India's Digital Personal Data Protection (DPDP) Act is set to usher in a new era of data governance, and with roughly a year left before the compliance deadline, businesses are being urged to shift from planning to execution. Full compliance with the law, including obligations related to consent, privacy notices, and data security, will be required by May 13, 2027.
While many organisations have started preparing, experts say the biggest challenge is fundamentally changing how companies collect, manage, and protect personal data.
The countdown comes at a time when businesses are increasingly relying on customer data to drive digital services,
artificial intelligence (AI), and personalised experiences.
The biggest hurdle: Knowing where your data is
"A major challenge will be gaining complete visibility into where personal data resides across the organisation," said Raghu Pareddy, CEO & Founder of Wissen Technology, an IT consulting and digital engineering services firm.
Over the years, organisations have accumulated data across legacy systems, cloud platforms, third-party vendors, and multiple business functions, often without a unified governance framework. As a result, experts believe many businesses still lack a clear picture of their data landscape.
Nikhil Narendran, Partner at Trilegal, echoed the concern, saying most companies will struggle with identifying the personal data they process before they can even begin working towards compliance.
Sachhin Gajjaer, Founder and CEO of Sattrix, a cybersecurity services provider, added that translating regulatory requirements into day-to-day operations will be particularly challenging for large organisations that manage personal data across multiple systems, vendors, and digital platforms.

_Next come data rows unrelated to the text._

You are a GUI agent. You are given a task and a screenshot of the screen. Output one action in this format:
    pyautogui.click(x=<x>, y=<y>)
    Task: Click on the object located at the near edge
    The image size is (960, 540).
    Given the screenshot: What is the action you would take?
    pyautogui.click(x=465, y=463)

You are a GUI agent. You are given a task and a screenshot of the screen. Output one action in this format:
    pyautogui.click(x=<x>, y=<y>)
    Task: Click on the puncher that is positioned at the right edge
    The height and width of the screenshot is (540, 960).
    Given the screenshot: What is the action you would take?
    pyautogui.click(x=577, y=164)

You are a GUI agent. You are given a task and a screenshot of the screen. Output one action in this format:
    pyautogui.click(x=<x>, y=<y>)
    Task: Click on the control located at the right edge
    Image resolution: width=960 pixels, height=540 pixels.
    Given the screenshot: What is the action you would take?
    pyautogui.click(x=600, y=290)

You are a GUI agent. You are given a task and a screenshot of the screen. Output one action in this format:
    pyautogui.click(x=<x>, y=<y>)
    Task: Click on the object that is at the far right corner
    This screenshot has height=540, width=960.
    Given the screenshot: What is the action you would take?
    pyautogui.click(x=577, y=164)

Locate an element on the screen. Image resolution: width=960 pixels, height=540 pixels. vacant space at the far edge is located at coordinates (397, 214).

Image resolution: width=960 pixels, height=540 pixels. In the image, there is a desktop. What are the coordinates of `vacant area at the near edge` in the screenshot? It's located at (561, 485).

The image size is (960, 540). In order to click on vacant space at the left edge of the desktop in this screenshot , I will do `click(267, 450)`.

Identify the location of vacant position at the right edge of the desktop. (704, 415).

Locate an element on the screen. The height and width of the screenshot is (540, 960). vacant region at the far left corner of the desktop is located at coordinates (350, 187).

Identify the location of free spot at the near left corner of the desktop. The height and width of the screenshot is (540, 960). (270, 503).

The awareness gap also remains significant. According to EY's India's Data Privacy Shift: Steering the DPDP Compliance and Readiness report released earlier this year, nearly 70 per cent of surveyed professionals said they were not very familiar with the DPDP Act and Rules. This highlights that awareness itself remains a major hurdle before organisations can operationalise compliance.
Privacy can no longer be just an IT project
Experts agree that one of the biggest shifts over the next year needs to happen in the boardroom, rather than the server room.

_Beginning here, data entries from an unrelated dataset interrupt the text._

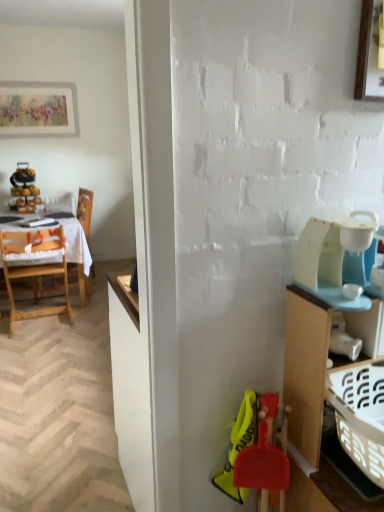 Question: Considering the positions of point (321, 419) and point (38, 117), is point (321, 419) closer or farther from the camera than point (38, 117)?

Choices:
 (A) farther
 (B) closer

Answer: (B)

Question: From the image's perspective, is wooden cabinet at right positioned above or below matte white picture frame at upper left, which appears as the 1th picture frame when viewed from the left?

Choices:
 (A) below
 (B) above

Answer: (A)

Question: Estimate the real-world distances between objects in this image. Which object is farther from the white plastic coffee maker at right?

Choices:
 (A) wooden cabinet at right
 (B) white cloth at left
 (C) wooden chair at left, which is the second chair in front-to-back order
 (D) wooden chair at left, arranged as the second chair when viewed from the back
 (E) wooden picture frame at upper right, positioned as the second picture frame in top-to-bottom order

Answer: (C)

Question: Which object is positioned closest to the wooden cabinet at right?

Choices:
 (A) white plastic coffee maker at right
 (B) wooden chair at left, which is the second chair in front-to-back order
 (C) matte white picture frame at upper left, which ranks as the first picture frame in top-to-bottom order
 (D) wooden chair at left, the first chair positioned from the front
 (E) wooden picture frame at upper right, arranged as the first picture frame when ordered from the bottom

Answer: (A)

Instead of leaving compliance to legal or IT teams, business leaders need to ask fundamental questions about why they are collecting customer data, whether they still need it, who owns it, and how long it should be retained.
Narendran told Business Standard, "Business leaders need to recognise that data protection will become a fundamental part of how business is conducted in India."
Similarly, Gajjaer said privacy should become part of everyday business decisions, with leadership ensuring that vendors and partners also follow the same standards.
The era of collecting 'just in case' data nears end
For years, many organisations adopted a "collect now, use later" approach to data. Experts say that the model is unlikely to survive.
"The starting point should no longer be, 'Can we collect this data?' It should be, 'Do we really need this data?'", Narendran said.
Companies are expected to become more disciplined about seeking informed consent, collecting only the data required for a clearly defined purpose, maintaining transparent privacy notices, and deleting information once it is no longer needed.
While these changes may initially require businesses to overhaul existing processes, Pareddy believes they will ultimately improve the quality of enterprise data and strengthen customer confidence.
What will a DPDP-ready organisation look like?
Experts say companies that are genuinely ready by the time the rules take effect will have privacy embedded across the organisation rather than bolted on at the last minute.
That means having:
- Complete visibility into what personal data is collected and where it resides
- Clear ownership and governance of personal data
- Robust consent management and grievance redressal mechanisms
- Well-defined retention and deletion policies
- Regular audits, employee training, and tested incident response plans
- Privacy integrated into product design and business decision-making
Privacy could become a competitive advantage
While avoiding regulatory penalties is a key objective, experts argue that businesses should see DPDP as an opportunity rather than a burden.
"In today's world, trust has become a key differentiator," Pareddy said, noting that customers, investors, and business partners increasingly favour organisations that demonstrate transparency and accountability in handling personal data.
Gajjaer said strong privacy practices also improve data governance, operational efficiency, and decision-making, while reducing business risks.
Narendran added that organisations which treat privacy as a trust-building exercise rather than simply a regulatory obligation will be better placed to strengthen customer relationships and differentiate themselves in an increasingly digital economy.
With the compliance deadline now in sight, experts agree that the coming months will be less about adopting new tools and more about transforming how organisations think about personal data.